> _WHAT TO WORK ON_:
Repeat the lines from the line with "praesidium@fdp-uetikon.ch (436, 912)" to the line with "MBTL (398, 1916)" in the listing below, keeping both end lines and adding nothing.

> _DATASET EXCERPTS_:
--- --- ---
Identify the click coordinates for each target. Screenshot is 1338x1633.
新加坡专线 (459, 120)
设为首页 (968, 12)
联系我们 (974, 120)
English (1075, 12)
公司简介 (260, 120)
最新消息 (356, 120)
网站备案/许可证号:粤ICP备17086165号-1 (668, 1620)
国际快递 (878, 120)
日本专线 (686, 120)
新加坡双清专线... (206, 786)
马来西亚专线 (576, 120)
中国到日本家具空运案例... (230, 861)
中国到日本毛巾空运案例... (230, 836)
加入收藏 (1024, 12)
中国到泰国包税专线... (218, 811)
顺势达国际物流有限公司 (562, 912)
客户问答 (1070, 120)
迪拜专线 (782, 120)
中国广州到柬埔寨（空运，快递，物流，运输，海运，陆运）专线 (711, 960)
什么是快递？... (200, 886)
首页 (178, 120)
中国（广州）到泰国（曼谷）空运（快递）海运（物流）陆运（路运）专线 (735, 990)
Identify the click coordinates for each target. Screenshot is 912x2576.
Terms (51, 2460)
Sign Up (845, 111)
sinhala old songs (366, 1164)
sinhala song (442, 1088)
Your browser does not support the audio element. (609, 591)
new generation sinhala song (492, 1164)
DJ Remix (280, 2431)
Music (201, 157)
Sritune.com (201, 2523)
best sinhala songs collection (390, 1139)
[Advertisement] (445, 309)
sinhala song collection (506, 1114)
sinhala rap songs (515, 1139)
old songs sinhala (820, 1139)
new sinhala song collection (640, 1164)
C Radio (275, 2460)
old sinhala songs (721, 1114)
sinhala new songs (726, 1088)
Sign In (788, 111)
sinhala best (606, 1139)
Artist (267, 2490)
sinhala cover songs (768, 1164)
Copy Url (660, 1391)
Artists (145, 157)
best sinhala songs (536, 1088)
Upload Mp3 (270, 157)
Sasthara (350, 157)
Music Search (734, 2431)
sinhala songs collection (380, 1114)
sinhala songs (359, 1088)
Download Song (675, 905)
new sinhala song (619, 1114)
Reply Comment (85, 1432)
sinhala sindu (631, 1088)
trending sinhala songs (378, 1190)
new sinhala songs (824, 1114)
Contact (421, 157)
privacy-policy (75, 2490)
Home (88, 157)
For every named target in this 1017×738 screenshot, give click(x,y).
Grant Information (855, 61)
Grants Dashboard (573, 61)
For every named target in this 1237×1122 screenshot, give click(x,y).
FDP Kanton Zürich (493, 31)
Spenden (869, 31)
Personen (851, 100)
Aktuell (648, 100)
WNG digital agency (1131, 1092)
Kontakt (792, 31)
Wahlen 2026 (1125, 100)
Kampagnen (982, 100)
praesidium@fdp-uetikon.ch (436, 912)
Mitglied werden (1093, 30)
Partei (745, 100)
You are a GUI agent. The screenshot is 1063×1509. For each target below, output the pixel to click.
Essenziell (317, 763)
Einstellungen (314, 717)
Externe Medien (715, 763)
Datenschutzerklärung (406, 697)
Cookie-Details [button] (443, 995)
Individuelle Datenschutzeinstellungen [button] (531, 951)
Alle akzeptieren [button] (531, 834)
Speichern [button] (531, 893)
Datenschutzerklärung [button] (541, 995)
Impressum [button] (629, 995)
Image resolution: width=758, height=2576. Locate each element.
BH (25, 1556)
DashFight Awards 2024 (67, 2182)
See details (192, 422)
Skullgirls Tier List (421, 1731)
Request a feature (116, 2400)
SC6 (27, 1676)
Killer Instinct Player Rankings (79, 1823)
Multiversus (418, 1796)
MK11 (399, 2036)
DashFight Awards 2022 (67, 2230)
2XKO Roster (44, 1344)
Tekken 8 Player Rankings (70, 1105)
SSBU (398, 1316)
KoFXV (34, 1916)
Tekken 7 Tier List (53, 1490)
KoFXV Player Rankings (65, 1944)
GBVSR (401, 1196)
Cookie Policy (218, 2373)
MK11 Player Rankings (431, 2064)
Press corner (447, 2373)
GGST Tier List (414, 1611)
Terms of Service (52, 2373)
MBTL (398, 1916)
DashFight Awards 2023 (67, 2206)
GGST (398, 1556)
--- --- ---
> _RESULT OF THE TASK_:
praesidium@fdp-uetikon.ch (436, 912)
Mitglied werden (1093, 30)
Partei (745, 100)
You are a GUI agent. The screenshot is 1063×1509. For each target below, output the pixel to click.
Essenziell (317, 763)
Einstellungen (314, 717)
Externe Medien (715, 763)
Datenschutzerklärung (406, 697)
Cookie-Details [button] (443, 995)
Individuelle Datenschutzeinstellungen [button] (531, 951)
Alle akzeptieren [button] (531, 834)
Speichern [button] (531, 893)
Datenschutzerklärung [button] (541, 995)
Impressum [button] (629, 995)
Image resolution: width=758, height=2576. Locate each element.
BH (25, 1556)
DashFight Awards 2024 (67, 2182)
See details (192, 422)
Skullgirls Tier List (421, 1731)
Request a feature (116, 2400)
SC6 (27, 1676)
Killer Instinct Player Rankings (79, 1823)
Multiversus (418, 1796)
MK11 (399, 2036)
DashFight Awards 2022 (67, 2230)
2XKO Roster (44, 1344)
Tekken 8 Player Rankings (70, 1105)
SSBU (398, 1316)
KoFXV (34, 1916)
Tekken 7 Tier List (53, 1490)
KoFXV Player Rankings (65, 1944)
GBVSR (401, 1196)
Cookie Policy (218, 2373)
MK11 Player Rankings (431, 2064)
Press corner (447, 2373)
GGST Tier List (414, 1611)
Terms of Service (52, 2373)
MBTL (398, 1916)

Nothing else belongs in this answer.